Liebe Bergfreunde, liebe Mitglieder des Wasserburger Alpenvereins,
dieses Ostern 2020 ist völlig anders und wird uns wohl noch lange in Erinnerung bleiben! Als Euer Vorstand möchte ich mich in dieser für uns noch nie da gewesenen schweren Zeit mit ein paar Worten an Euch wenden.

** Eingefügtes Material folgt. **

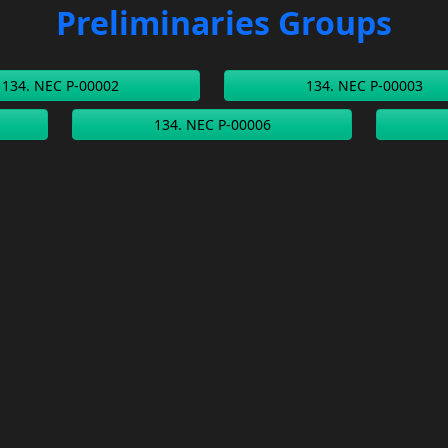
Preliminaries Groups
134. NEC P-00002
134. NEC P-00003
134. NEC P-00006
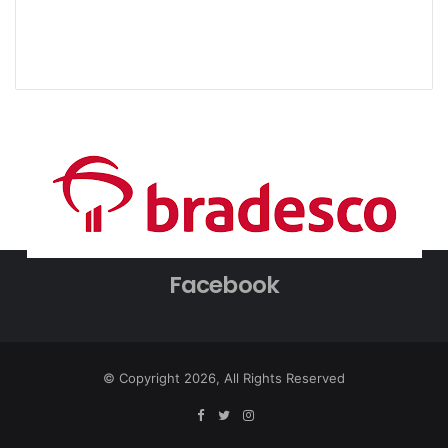
Facebook
© Copyright 2026, All Rights Reserved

Wir alle haben wohl bis Ende Februar nicht mit solchen Auswirkungen der Corona-Krise gerechnet. Aber nun hat das Corona-Virus schnell die ganze Welt erreicht! Ein urzeitliches, winziges Wesen bringt unsere hochentwickelte Zivilisation ins Wanken. Wir hier in Deutschland können froh sein, dass wir so ein gut ausgebautes Gesundheitssystem haben. Das haben viele andere Länder nicht. Gerade die Ärmsten der Armen trifft es besonders hart. Vielleicht denken wir auch daran, stellen unsere hohen Ansprüche etwas zurück und verhalten uns hilfsbereit!

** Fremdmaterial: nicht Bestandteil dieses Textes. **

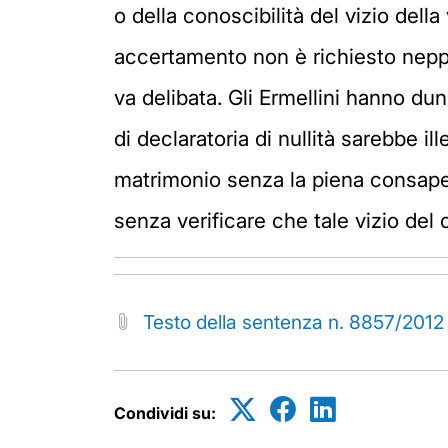
o della conoscibilità del vizio dell
accertamento non è richiesto neppu
va delibata. Gli Ermellini hanno du
di declaratoria di nullità sarebbe i
matrimonio senza la piena consape
senza verificare che tale vizio de
Testo della sentenza n. 8857/2012
Condividi su:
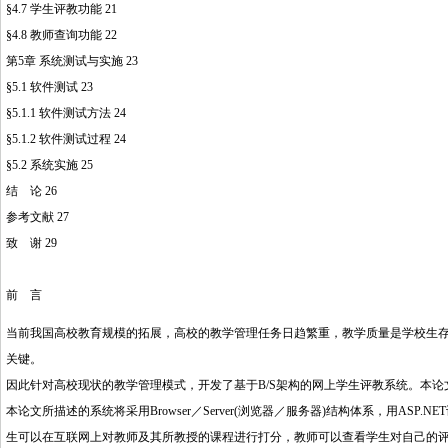
§4.7 学生评教功能 21
§4.8 教师查询功能 22
第5章 系统测试与实施 23
§5.1 软件测试 23
§5.1.1 软件测试方法 24
§5.1.2 软件测试过程 24
§5.2 系统实施 25
结 论 26
参考文献 27
致 谢 29
前 言
当前我国高校教育规模的拓展，高校的教学管理任务日趋繁重，教学质量是学校生
关键。
因此针对高校现状的教学管理模式，开发了基于B/S架构的网上学生评教系统。本
本论文所描述的系统将采用Browser／Server(浏览器／服务器)结构体系，用AS
生可以在互联网上对教师及其所教授的课程进行打分，教师可以查看学生对自己的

Wir hier in Deutschland kommen auch mit einer Ausgangsbeschränkung relativ glimpflich davon. Wir dürfen zumindest raus, um die wichtigsten Angelegenheiten zu erledigen, wir dürfen spazieren gehen und Sport treiben. In Italien z. B. dürfen die Leute das Haus nur verlassen, um zur Arbeit zu gehen oder um einzukaufen. Selbst den Freunden im Trentino oder im Sarntal ist es bei Strafe verboten, eine Bergtour sozusagen hinterm Haus zu machen.

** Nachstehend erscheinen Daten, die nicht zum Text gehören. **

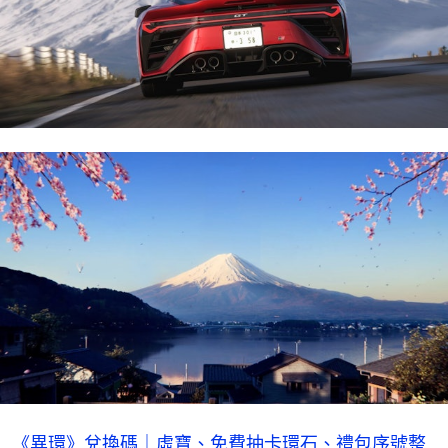
《異環》兌換碼｜虛寶、免費抽卡環石、禮包序號整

Freilich hat es vielen von uns nicht gefallen, dass wir uns beim Alpenverein Wasserburg frühzeitig entschlossen haben, alle AV-Touren bis auf weiteres abzusagen und auch das AV-Büro sowie die Kletterwand zu schließen. Es wäre uns aufgrund der Vorgaben der Bayerischen Staatsregierung und der Bundesregierung sowieso nichts anders übrig geblieben. Dass auch Reisebusfahrten verboten wurden, bedeutete die Einstellung unserer Gemeinschaftsfahrten mit dem Strahlhuber-Bus. Dies ist eine schwere Belastung für die Busunternehmer, denn wie bei vielen Firmen brechen die Einnahmen weg. Da muss sich erst zeigen, wie staatliche Hilfen wirken und welche Betriebe das überstehen.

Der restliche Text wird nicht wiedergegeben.